> Exercise brief:
Each line holding the word "rect" must appear in the answer, copied from the entries.

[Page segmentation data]
[Start of section]
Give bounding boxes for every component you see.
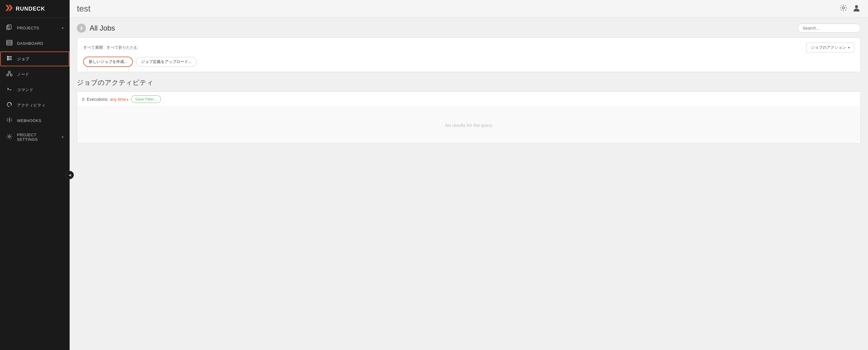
svg-marker-0 <box>5 5 10 11</box>
logo-text: RUNDECK <box>16 6 45 12</box>
sidebar-item-projects[interactable]: PROJECTS ▾ <box>0 20 70 36</box>
svg-rect-3 <box>7 25 11 29</box>
sidebar-label-projects: PROJECTS <box>17 26 58 30</box>
nodes-icon <box>6 71 13 78</box>
jobs-panel-toolbar: すべて展開 すべて折りたたむ ジョブのアクション <box>83 43 855 52</box>
content-area: 0 All Jobs すべて展開 すべて折りたたむ ジョブのアクション 新しいジ… <box>70 18 868 350</box>
jobs-header: 0 All Jobs <box>77 24 861 33</box>
create-job-button[interactable]: 新しいジョブを作成... <box>83 57 133 67</box>
sidebar-nav: PROJECTS ▾ DASHBOARD <box>0 18 70 350</box>
dashboard-icon <box>6 40 13 47</box>
sidebar-header: RUNDECK <box>0 0 70 18</box>
rundeck-logo-icon <box>5 5 13 13</box>
svg-point-15 <box>7 74 8 76</box>
sidebar-label-activity: アクティビティ <box>17 103 64 108</box>
sidebar: RUNDECK PROJECTS ▾ <box>0 0 70 350</box>
activity-icon <box>6 102 13 109</box>
svg-line-23 <box>7 119 8 119</box>
activity-section: ジョブのアクティビティ 0 Executions any time Save F… <box>77 78 861 144</box>
jobs-search-input[interactable] <box>798 24 861 33</box>
jobs-icon <box>6 55 13 62</box>
settings-button[interactable] <box>840 4 847 13</box>
executions-count: 0 <box>82 97 85 102</box>
main-content: test 0 All Jobs <box>70 0 868 350</box>
expand-all-link[interactable]: すべて展開 <box>83 45 103 50</box>
svg-point-14 <box>8 71 10 73</box>
button-row: 新しいジョブを作成... ジョブ定義をアップロード... <box>83 57 855 67</box>
upload-job-button[interactable]: ジョブ定義をアップロード... <box>136 57 197 67</box>
sidebar-item-commands[interactable]: コマンド <box>0 82 70 97</box>
executions-label: Executions <box>87 97 107 102</box>
sidebar-item-dashboard[interactable]: DASHBOARD <box>0 36 70 51</box>
svg-line-24 <box>11 120 12 121</box>
sidebar-label-webhooks: WEBHOOKS <box>17 118 64 123</box>
topbar-actions <box>840 4 861 14</box>
user-button[interactable] <box>852 4 861 14</box>
project-settings-arrow: ▾ <box>62 135 64 139</box>
save-filter-button[interactable]: Save Filter... <box>131 95 161 103</box>
svg-line-17 <box>7 73 9 74</box>
svg-line-26 <box>11 119 12 119</box>
jobs-title: All Jobs <box>90 24 115 32</box>
sidebar-item-jobs[interactable]: ジョブ <box>0 51 70 67</box>
svg-point-27 <box>8 136 10 138</box>
sidebar-label-dashboard: DASHBOARD <box>17 41 64 46</box>
project-settings-icon <box>6 134 13 141</box>
sidebar-collapse-icon: ◀ <box>68 173 71 177</box>
logo-area: RUNDECK <box>5 5 45 13</box>
svg-point-28 <box>843 7 845 9</box>
projects-icon <box>6 25 13 31</box>
webhooks-icon <box>6 117 13 124</box>
svg-rect-2 <box>7 26 9 30</box>
activity-toolbar: 0 Executions any time Save Filter... <box>77 92 861 107</box>
sidebar-item-webhooks[interactable]: WEBHOOKS <box>0 113 70 128</box>
svg-point-20 <box>9 119 10 120</box>
collapse-all-link[interactable]: すべて折りたたむ <box>106 45 138 50</box>
sidebar-label-commands: コマンド <box>17 87 64 93</box>
activity-title: ジョブのアクティビティ <box>77 78 861 87</box>
topbar: test <box>70 0 868 18</box>
page-title: test <box>77 4 91 13</box>
sidebar-label-nodes: ノード <box>17 72 64 77</box>
svg-line-25 <box>7 120 8 121</box>
sidebar-item-nodes[interactable]: ノード <box>0 67 70 82</box>
sidebar-label-project-settings: PROJECT SETTINGS <box>17 133 58 142</box>
jobs-count-badge: 0 <box>77 24 86 33</box>
activity-panel: 0 Executions any time Save Filter... No … <box>77 91 861 144</box>
jobs-panel: すべて展開 すべて折りたたむ ジョブのアクション 新しいジョブを作成... ジョ… <box>77 37 861 72</box>
projects-arrow: ▾ <box>62 26 64 30</box>
job-actions-button[interactable]: ジョブのアクション <box>806 43 855 52</box>
svg-point-16 <box>10 74 12 76</box>
activity-filter-link[interactable]: any time <box>110 97 129 102</box>
commands-icon <box>6 86 13 93</box>
sidebar-label-jobs: ジョブ <box>17 56 64 62</box>
sidebar-collapse-button[interactable]: ◀ <box>65 171 74 179</box>
sidebar-item-project-settings[interactable]: PROJECT SETTINGS ▾ <box>0 128 70 146</box>
sidebar-item-activity[interactable]: アクティビティ <box>0 97 70 113</box>
activity-empty-message: No results for the query <box>77 107 861 143</box>
toolbar-left: すべて展開 すべて折りたたむ <box>83 45 138 50</box>
svg-point-29 <box>855 5 858 8</box>
svg-line-18 <box>9 73 11 74</box>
[End of section]
> Written answer:
svg-rect-3 <box>7 25 11 29</box>
svg-rect-2 <box>7 26 9 30</box>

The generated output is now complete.